WORK TO COMPLETE ▸ Look through the records below and say how many lines include "pour". Give only that number.

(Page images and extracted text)

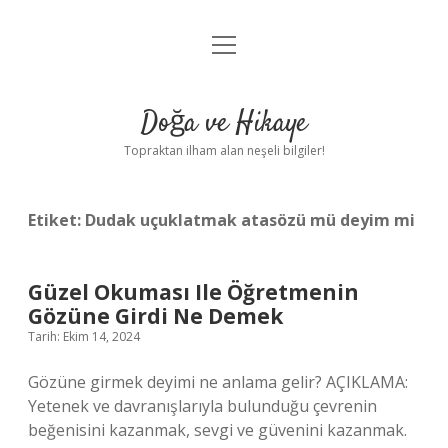
menüyü
Anasayfa
aç
Gizlilik Politikası
Doğa ve Hikaye
Yasal Uyarı
Topraktan ilham alan neşeli bilgiler!
Hakkımızda
Etiket:
Dudak uçuklatmak atasözü mü deyim mi
Güzel Okuması Ile Öğretmenin
Gözüne Girdi Ne Demek
Tarih: Ekim 14, 2024
Gözüne girmek deyimi ne anlama gelir? AÇIKLAMA:
Yetenek ve davranışlarıyla bulunduğu çevrenin
beğenisini kazanmak, sevgi ve güvenini kazanmak.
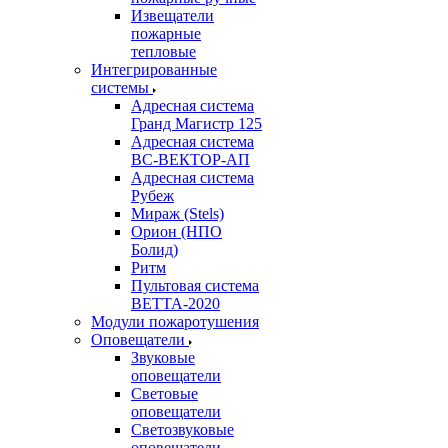
Извещатели
пожарные
тепловые
Интегрированные
системы
Адресная система
Гранд Магистр 125
Адресная система
ВС-ВЕКТОР-АП
Адресная система
Рубеж
Мираж (Stels)
Орион (НПО
Болид)
Ритм
Пультовая система
ВЕТТА-2020
Модули пожаротушения
Оповещатели
Звуковые
оповещатели
Световые
оповещатели
Светозвуковые
оповещатели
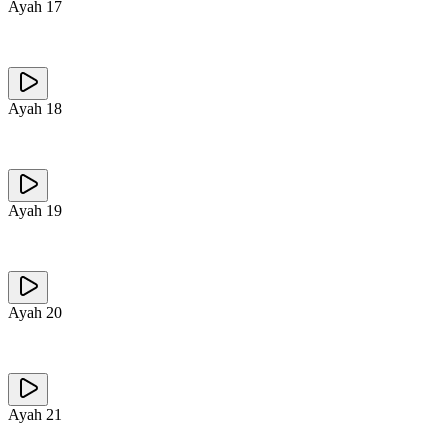
Ayah
17
Ayah
18
Ayah
19
Ayah
20
Ayah
21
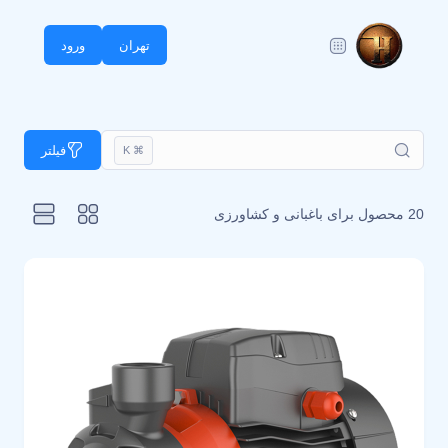
تهران
ورود
فیلتر
⌘ K
20 محصول برای
باغبانی و کشاورزی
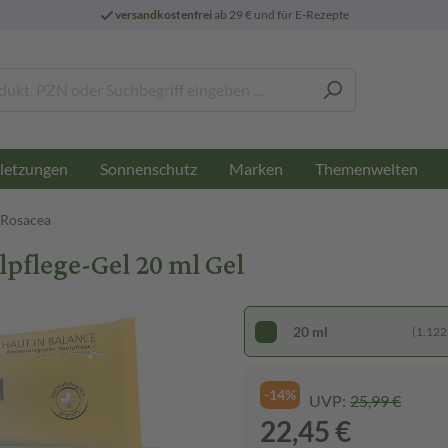
versandkostenfrei
ab 29 € und für E-Rezepte
letzungen
Sonnenschutz
Marken
Themenwelten
- Rosacea
pflege-Gel 20 ml Gel
20 ml
(1.122,
-14%
UVP:
25,99 €
22,45 €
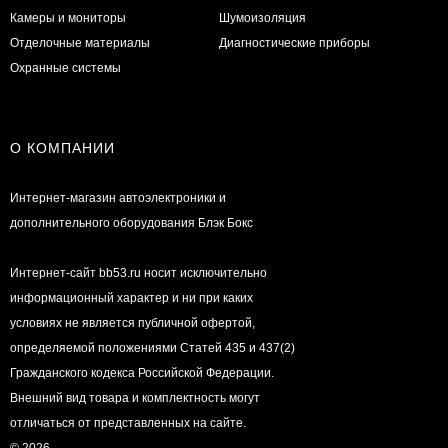
Камеры и мониторы
Шумоизоляция
Отделочные материалы
Диагностические приборы
Охранные системы
О КОМПАНИИ
Интернет-магазин автоэлектроники и
дополнительного оборудования Блэк Бокс
Интернет-сайт bb53.ru носит исключительно
информационный характер и ни при каких
условиях не является публичной офертой,
определяемой положениями Статей 435 и 437(2)
Гражданского кодекса Российской Федерации.
Внешний вид товара и комплектность могут
отличаться от представленных на сайте.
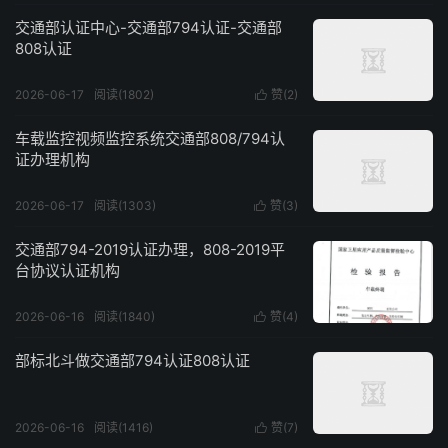
交通部认证中心-交通部794认证-交通部
808认证
2026-06-17
阅读(1802)
赞(
2
)

车载监控视频监控系统交通部808/794认
证办理机构
2026-06-17
阅读(1303)
赞(
3
)

交通部794-2019认证办理，808-2019平
台协议认证机构
2026-06-16
阅读(1840)
赞(
4
)

部标北斗做交通部794认证808认证
2026-06-16
阅读(1416)
赞(
7
)

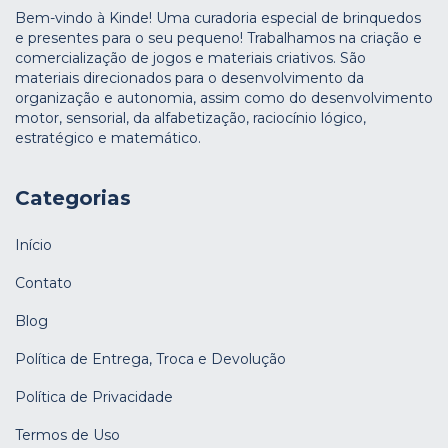
Bem-vindo à Kinde! Uma curadoria especial de brinquedos
e presentes para o seu pequeno! Trabalhamos na criação e
comercialização de jogos e materiais criativos. São
materiais direcionados para o desenvolvimento da
organização e autonomia, assim como do desenvolvimento
motor, sensorial, da alfabetização, raciocínio lógico,
estratégico e matemático.
Categorias
Início
Contato
Blog
Política de Entrega, Troca e Devolução
Política de Privacidade
Termos de Uso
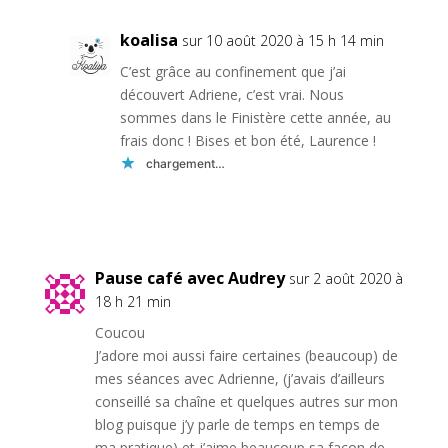
koalisa
sur 10 août 2020 à 15 h 14 min
C’est grâce au confinement que j’ai
découvert Adriene, c’est vrai. Nous
sommes dans le Finistère cette année, au
frais donc ! Bises et bon été, Laurence !
chargement…
Réponse
Pause café avec Audrey
sur 2 août 2020 à
18 h 21 min
Coucou
J’adore moi aussi faire certaines (beaucoup) de
mes séances avec Adrienne, (j’avais d’ailleurs
conseillé sa chaîne et quelques autres sur mon
blog puisque j’y parle de temps en temps de
ma pratique) et j’aime beaucoup sa façon de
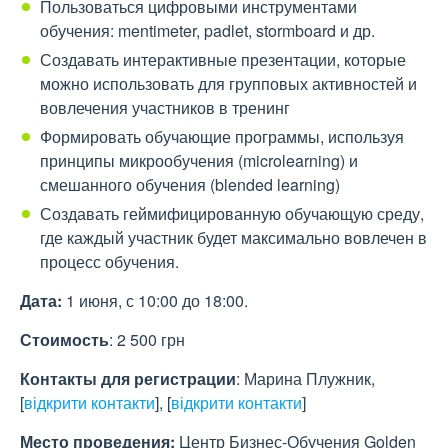
Пользоваться цифровыми инструментами
обучения: mentimeter, padlet, stormboard и др.
Создавать интерактивные презентации, которые
можно использовать для групповых активностей и
вовлечения участников в тренинг
Формировать обучающие программы, используя
принципы микрообучения (microlearning) и
смешанного обучения (blended learning)
Создавать геймифицированную обучающую среду,
где каждый участник будет максимально вовлечен в
процесс обучения.
Дата:
1 июня, с 10:00 до 18:00.
Стоимость
: 2 500 грн
Контакты для регистрации
: Марина Плужник,
[
відкрити контакти
]
,
[
відкрити контакти
]
Место проведения:
Центр Бизнес-Обучения Golden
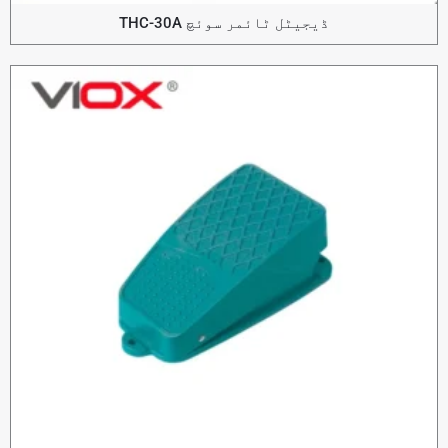
ڈیجیٹل ٹائمر سوئچ THC-30A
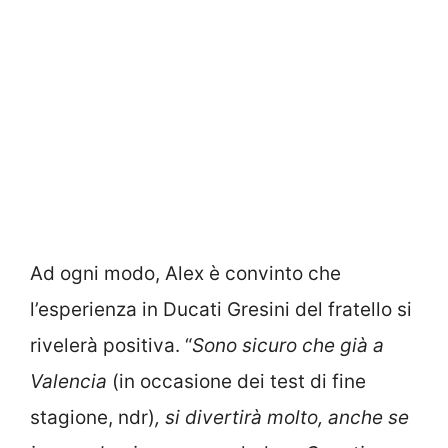
Ad ogni modo, Alex è convinto che
l’esperienza in Ducati Gresini del fratello si
rivelerà positiva. “
Sono sicuro che già a
Valencia
(in occasione dei test di fine
stagione, ndr)
, si divertirà molto, anche se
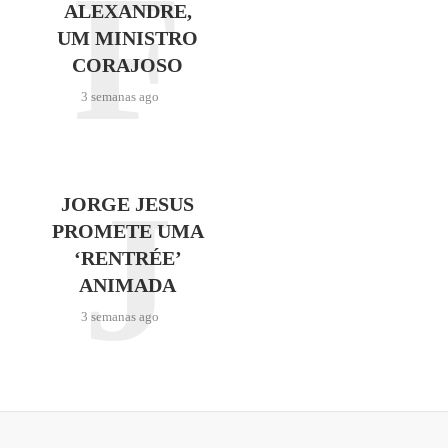
F
ALEXANDRE,
UM MINISTRO
CORAJOSO
3 semanas ago
J
JORGE JESUS
PROMETE UMA
‘RENTRÉE’
ANIMADA
3 semanas ago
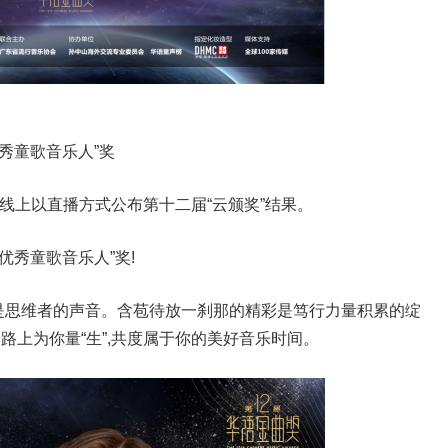
秀童歌音乐人”奖
委会在线上以直播方式公布第十二届“云颁奖”结果。
优秀童歌音乐人”奖!
乐是思维者的声音。含苞待放一刹那的精彩是笃行力量积累的绽
路上为你量“生”,共度属于你的美好音乐时间。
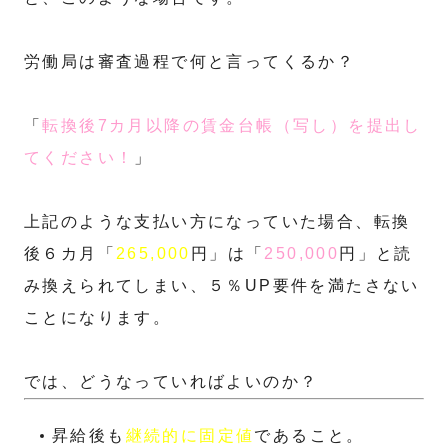
労働局は審査過程で何と言ってくるか？
「
転換後7カ月以降の賃金台帳（写し）を提出し
てください！
」
上記のような支払い方になっていた場合、転換
後６カ月「
265,000
円」は「
250,000
円」と読
み換えられてしまい、５％UP要件を満たさない
ことになります。
では、どうなっていればよいのか？
昇給後も
継続的に固定値
であること。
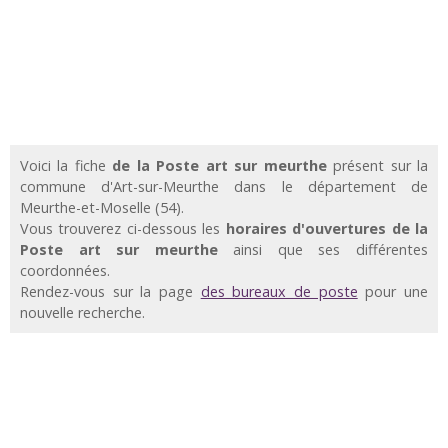
Voici la fiche
de la Poste art sur meurthe
présent sur la
commune d'Art-sur-Meurthe dans le département de
Meurthe-et-Moselle (54).
Vous trouverez ci-dessous les
horaires d'ouvertures de la
Poste art sur meurthe
ainsi que ses différentes
coordonnées.
Rendez-vous sur la page
des bureaux de poste
pour une
nouvelle recherche.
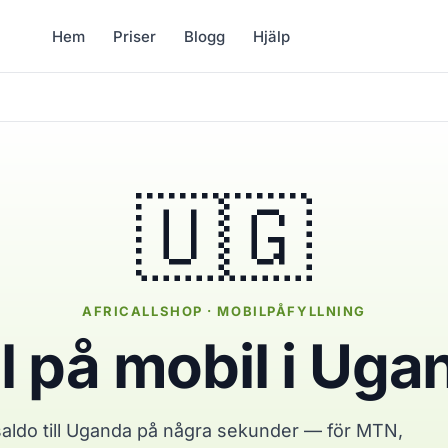
Hem
Priser
Blogg
Hjälp
🇺🇬
AFRICALLSHOP · MOBILPÅFYLLNING
ll på mobil i Uga
saldo till Uganda på några sekunder — för MTN,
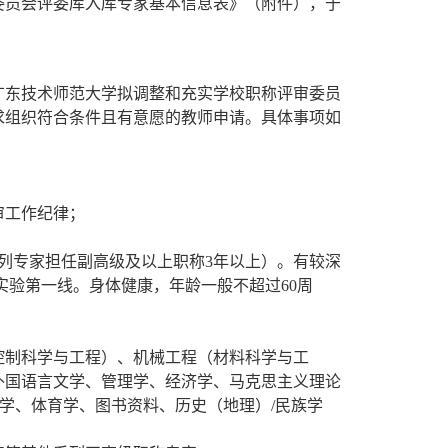
委员会评委库入库专家基本信息表》（附件），于
广东技术师范大学拟调整和充实学校职称评审委员
求组织符合条件且有意愿的教师申请。具体事项如
审工作纪律；
系列专家担任副高级及以上职称3年以上）。有较深
实验第一线。身体健康，年龄一般不超过60周
控制科学与工程）、机械工程（材料科学与工
外国语言文学、管理学、经济学、马克思主义理论
学、体育学、图书资料、历史（地理）/民族学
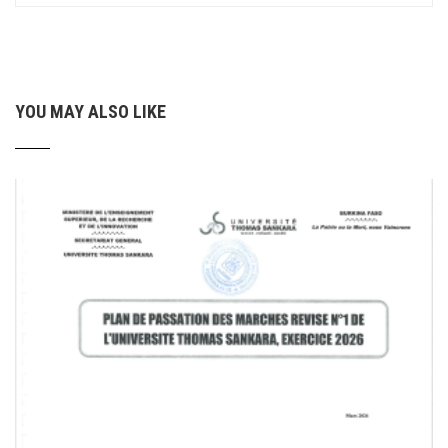
YOU MAY ALSO LIKE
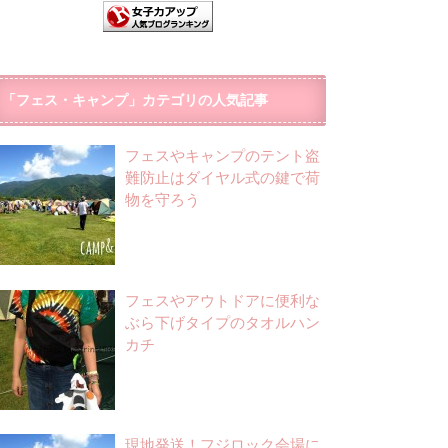
「フェス・キャンプ」カテゴリの人気記事
フェスやキャンプのテント盗
難防止はダイヤル式の鍵で荷
物を守ろう
フェスやアウトドアに便利な
ぶら下げタイプのタオルハン
カチ
現地発送！フジロック会場に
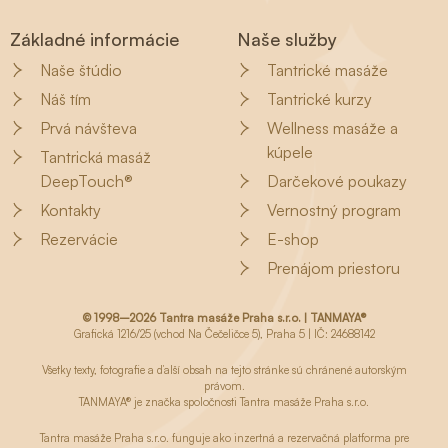
Základné informácie
Naše služby
Naše štúdio
Tantrické masáže
Náš tím
Tantrické kurzy
Prvá návšteva
Wellness masáže a
kúpele
Tantrická masáž
DeepTouch®
Darčekové poukazy
Kontakty
Vernostný program
Rezervácie
E-shop
Prenájom priestoru
© 1998–2026 Tantra masáže Praha s.r.o. | TANMAYA®
Grafická 1216/25 (vchod Na Čečeličce 5), Praha 5 | IČ: 24688142
Všetky texty, fotografie a ďalší obsah na tejto stránke sú chránené autorským
právom.
TANMAYA® je značka spoločnosti Tantra masáže Praha s.r.o.
Tantra masáže Praha s.r.o. funguje ako inzertná a rezervačná platforma pre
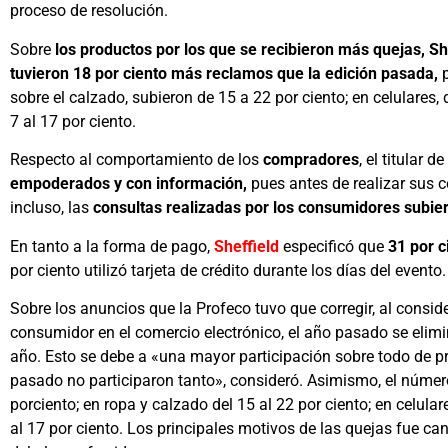
proceso de resolución.
Sobre
los productos por los que se recibieron más quejas, Sh
tuvieron 18 por ciento más reclamos que la edición pasada,
p
sobre el calzado, subieron de 15 a 22 por ciento; en celulares, d
7 al 17 por ciento.
Respecto al comportamiento de los
compradores
, el titular
empoderados y con información,
pues antes de realizar sus 
incluso, las
consultas realizadas por los consumidores subier
En tanto a la forma de pago,
Sheffield
especificó que
31 por c
por ciento utilizó tarjeta de crédito durante los días del evento.
Sobre los anuncios que la Profeco tuvo que corregir, al consid
consumidor en el comercio electrónico, el año pasado se elim
año. Esto se debe a «una mayor participación sobre todo de p
pasado no participaron tanto», consideró. Asimismo, el número
porciento; en ropa y calzado del 15 al 22 por ciento; en celulare
al 17 por ciento. Los principales motivos de las quejas fue c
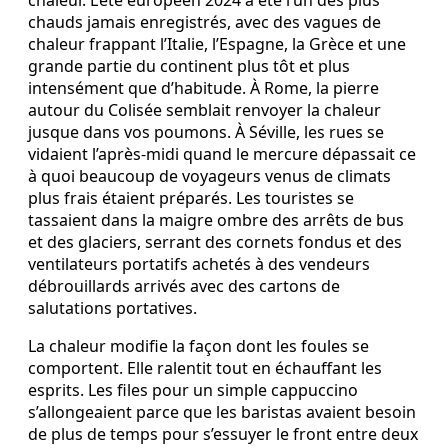
chauds jamais enregistrés, avec des vagues de
chaleur frappant l’Italie, l’Espagne, la Grèce et une
grande partie du continent plus tôt et plus
intensément que d’habitude. À Rome, la pierre
autour du Colisée semblait renvoyer la chaleur
jusque dans vos poumons. À Séville, les rues se
vidaient l’après-midi quand le mercure dépassait ce
à quoi beaucoup de voyageurs venus de climats
plus frais étaient préparés. Les touristes se
tassaient dans la maigre ombre des arrêts de bus
et des glaciers, serrant des cornets fondus et des
ventilateurs portatifs achetés à des vendeurs
débrouillards arrivés avec des cartons de
salutations portatives.
La chaleur modifie la façon dont les foules se
comportent. Elle ralentit tout en échauffant les
esprits. Les files pour un simple cappuccino
s’allongeaient parce que les baristas avaient besoin
de plus de temps pour s’essuyer le front entre deux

OUTPUT OF THE TASK ▸ 3